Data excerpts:
• • •

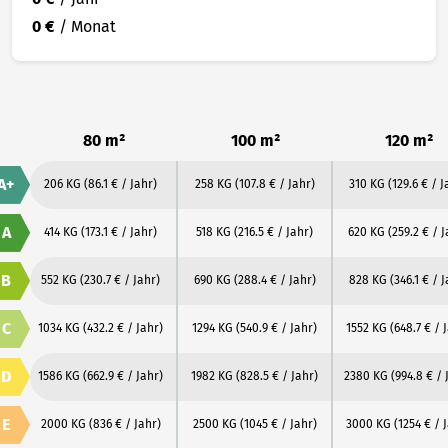
0 €
/ Monat
80 m²
100 m²
120 m²
A+
206 KG
(86.1 € / Jahr)
258 KG
(107.8 € / Jahr)
310 KG
(129.6 € / J
A
414 KG
(173.1 € / Jahr)
518 KG
(216.5 € / Jahr)
620 KG
(259.2 € / J
B
552 KG
(230.7 € / Jahr)
690 KG
(288.4 € / Jahr)
828 KG
(346.1 € / J
C
1034 KG
(432.2 € / Jahr)
1294 KG
(540.9 € / Jahr)
1552 KG
(648.7 € / 
D
1586 KG
(662.9 € / Jahr)
1982 KG
(828.5 € / Jahr)
2380 KG
(994.8 € / 
E
2000 KG
(836 € / Jahr)
2500 KG
(1045 € / Jahr)
3000 KG
(1254 € / 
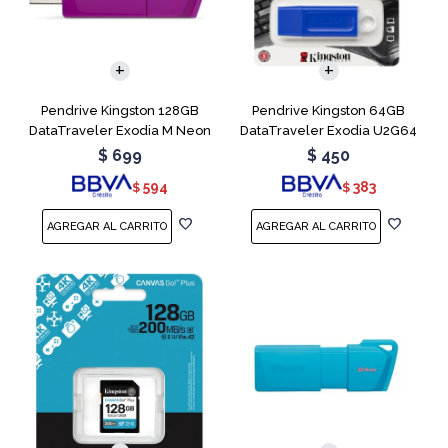
Pendrive Kingston 128GB
Pendrive Kingston 64GB
DataTraveler Exodia M Neon
DataTraveler Exodia U2G64
Purple
Blue
$
699
$
450
594
383
$
$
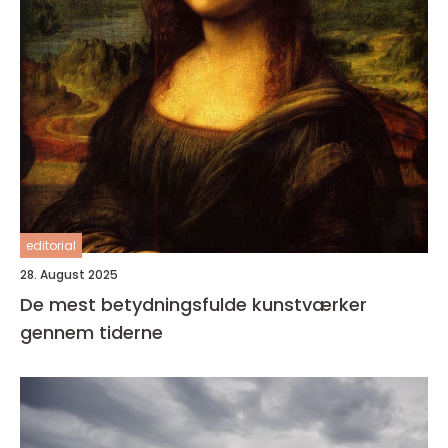
editorial
28. August 2025
De mest betydningsfulde kunstværker
gennem tiderne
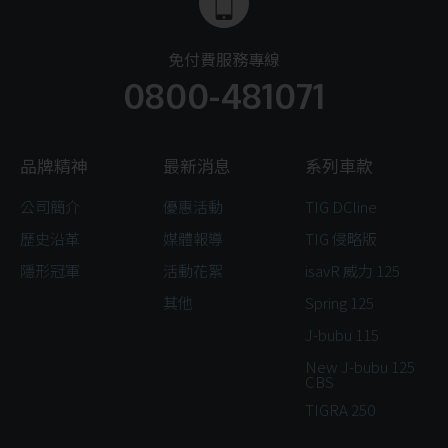
免付費服務專線
0800-481071
品牌精神
最新消息
系列車款
公司簡介
優惠活動
TIG DCline
歷史沿革
媒體報導
TIG 侵略版
隱形冠軍
活動花絮
isavR 威力 125
其他
Spring 125
J-bubu 115
New J-bubu 125
CBS
TIGRA 250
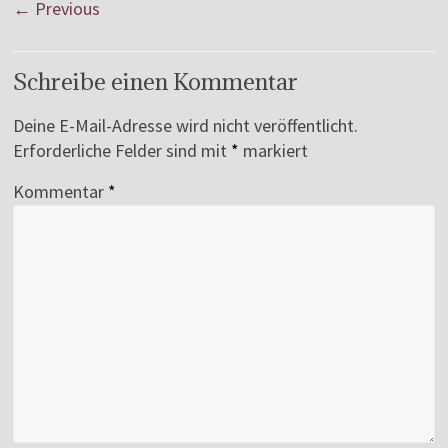
← Previous
Schreibe einen Kommentar
Deine E-Mail-Adresse wird nicht veröffentlicht.
Erforderliche Felder sind mit
*
markiert
Kommentar
*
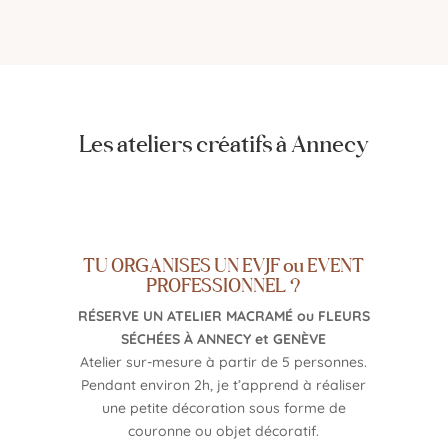
Les ateliers créatifs à Annecy
TU ORGANISES UN EVJF ou EVENT
PROFESSIONNEL ?
RÉSERVE UN ATELIER MACRAMÉ ou FLEURS
SÉCHÉES À ANNECY et GENÈVE
Atelier sur-mesure à partir de 5 personnes.
Pendant environ 2h, je t’apprend à réaliser
une petite décoration sous forme de
couronne ou objet décoratif.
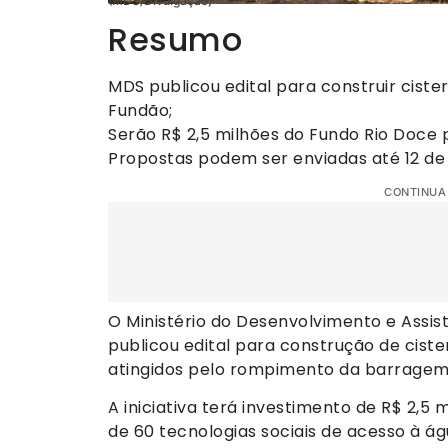
(MDS/Divulgação)
Resumo
MDS publicou edital para construir cist
Fundão;
Serão R$ 2,5 milhões do Fundo Rio Doce 
Propostas podem ser enviadas até 12 de 
CONTINUA
O Ministério do Desenvolvimento e Assis
publicou edital para construção de cist
atingidos pelo rompimento da barragem 
A iniciativa terá investimento de R$ 2,5
de 60 tecnologias sociais de acesso à ág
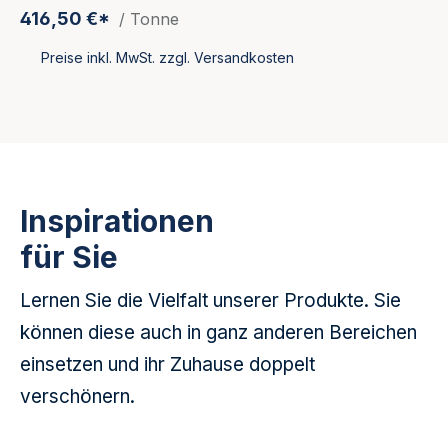
416,50 €*
/ Tonne
Preise inkl. MwSt. zzgl. Versandkosten
Inspirationen
für Sie
Lernen Sie die Vielfalt unserer Produkte. Sie
können diese auch in ganz anderen Bereichen
einsetzen und ihr Zuhause doppelt
verschönern.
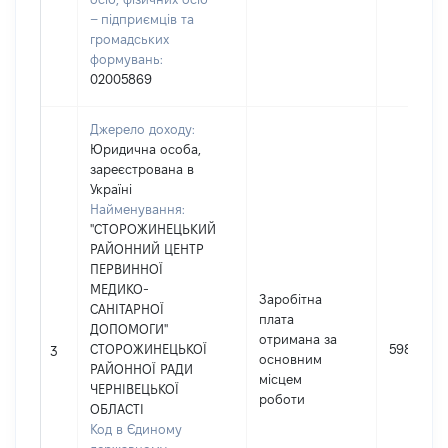
– підприємців та
громадських
формувань:
02005869
Джерело доходу:
Юридична особа,
зареєстрована в
Україні
Найменування:
"СТОРОЖИНЕЦЬКИЙ
РАЙОННИЙ ЦЕНТР
ПЕРВИННОЇ
МЕДИКО-
Заробітна
САНІТАРНОЇ
плата
ДОПОМОГИ"
отримана за
СТОРОЖИНЕЦЬКОЇ
598495
3
основним
РАЙОННОЇ РАДИ
місцем
ЧЕРНІВЕЦЬКОЇ
роботи
ОБЛАСТІ
Код в Єдиному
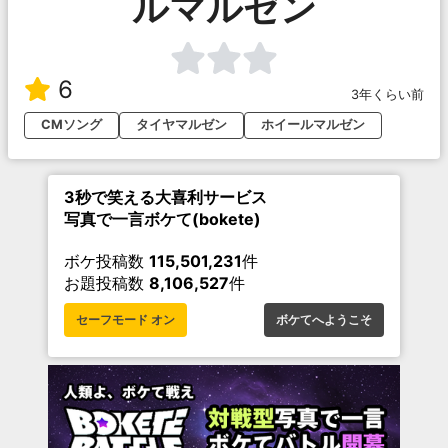
ルマルゼン
6
3年くらい前
CMソング
タイヤマルゼン
ホイールマルゼン
3秒で笑える大喜利サービス
写真で一言ボケて(bokete)
ボケ投稿数
115,501,231
件
お題投稿数
8,106,527
件
セーフモード オン
ボケてへようこそ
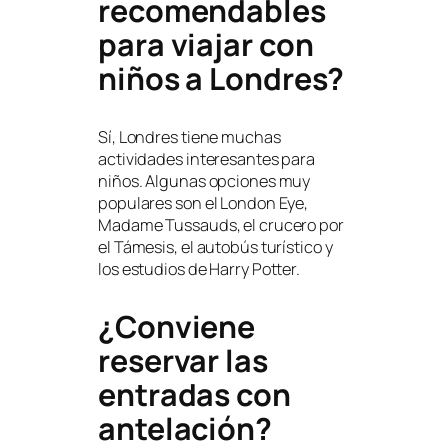
recomendables
para viajar con
niños a Londres?
Sí, Londres tiene muchas
actividades interesantes para
niños. Algunas opciones muy
populares son el London Eye,
Madame Tussauds, el crucero por
el Támesis, el autobús turístico y
los estudios de Harry Potter.
¿Conviene
reservar las
entradas con
antelación?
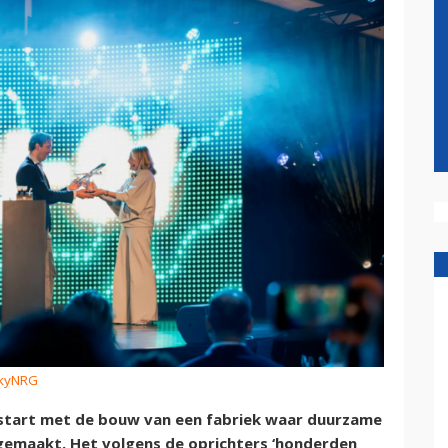
SkyNRG
 gestart met de bouw van een fabriek waar duurzame
gemaakt. Het volgens de oprichters ‘honderden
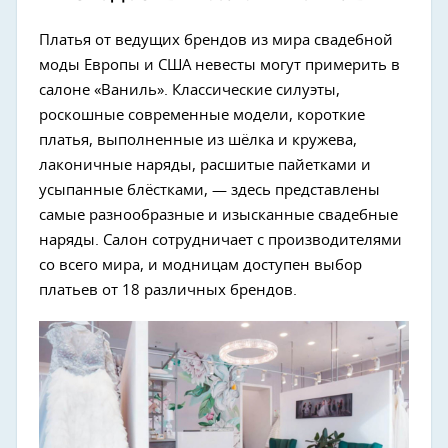
Платья от ведущих брендов из мира свадебной
моды Европы и США невесты могут примерить в
салоне «Ваниль». Классические силуэты,
роскошные современные модели, короткие
платья, выполненные из шёлка и кружева,
лаконичные наряды, расшитые пайетками и
усыпанные блёстками, — здесь представлены
самые разнообразные и изысканные свадебные
наряды. Салон сотрудничает с производителями
со всего мира, и модницам доступен выбор
платьев от 18 различных брендов.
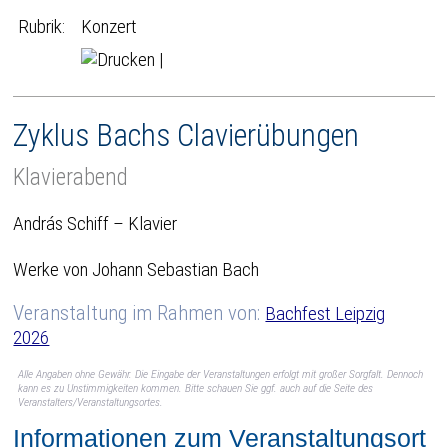
Rubrik:
Konzert
|
Zyklus Bachs Clavierübungen
Klavierabend
András Schiff – Klavier
Werke von Johann Sebastian Bach
Veranstaltung im Rahmen von:
Bachfest Leipzig
2026
Alle Angaben ohne Gewähr. Die Eingabe der Veranstaltungen erfolgt mit großer Sorgfalt. Dennoch
kann es zu Unstimmigkeiten kommen. Bitte schauen Sie ggf. auch auf die Seite des
Veranstalters/Veranstaltungsortes.
Informationen zum Veranstaltungsort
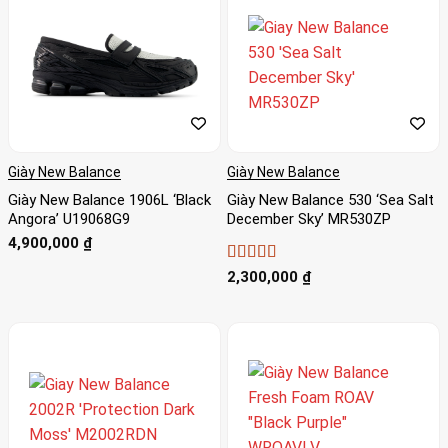
Giày New Balance
Giày New Balance
Giày New Balance 1906L ‘Black
Giày New Balance 530 ‘Sea Salt
Angora’ U19068G9
December Sky’ MR530ZP
4,900,000
₫
Được xếp
2,300,000
₫
hạng
5
5 sao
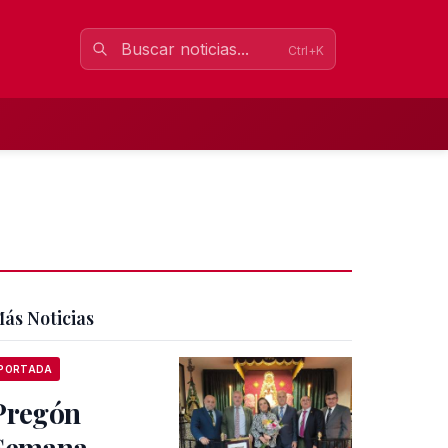
Ctrl+K
ás Noticias
PORTADA
Pregón
Semana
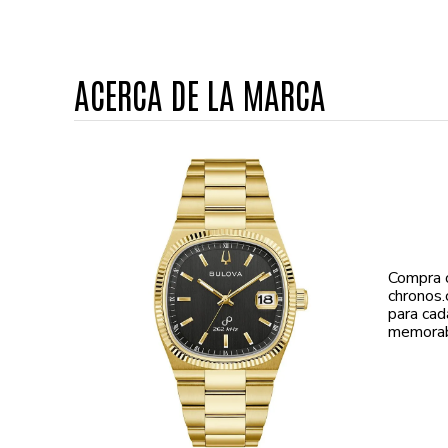
ACERCA DE LA MARCA
Compra 
chronos.
para cad
memorab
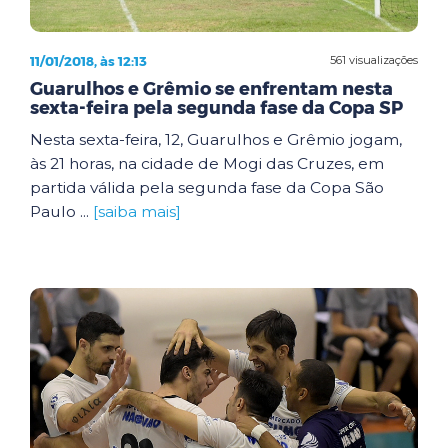
11/01/2018, às 12:13
561 visualizações
Guarulhos e Grêmio se enfrentam nesta
sexta-feira pela segunda fase da Copa SP
Nesta sexta-feira, 12, Guarulhos e Grêmio jogam,
às 21 horas, na cidade de Mogi das Cruzes, em
partida válida pela segunda fase da Copa São
Paulo ...
[saiba mais]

• • •

Problem to work on:
Please take the lines from the beginning of the data above through the line holding "(540.9 € / Jahr)" and transcribe them exactly, without any pictures.

Solution to the exercise:
0 €
/ Monat
80 m²
100 m²
120 m²
A+
206 KG
(86.1 € / Jahr)
258 KG
(107.8 € / Jahr)
310 KG
(129.6 € / J
A
414 KG
(173.1 € / Jahr)
518 KG
(216.5 € / Jahr)
620 KG
(259.2 € / J
B
552 KG
(230.7 € / Jahr)
690 KG
(288.4 € / Jahr)
828 KG
(346.1 € / J
C
1034 KG
(432.2 € / Jahr)
1294 KG
(540.9 € / Jahr)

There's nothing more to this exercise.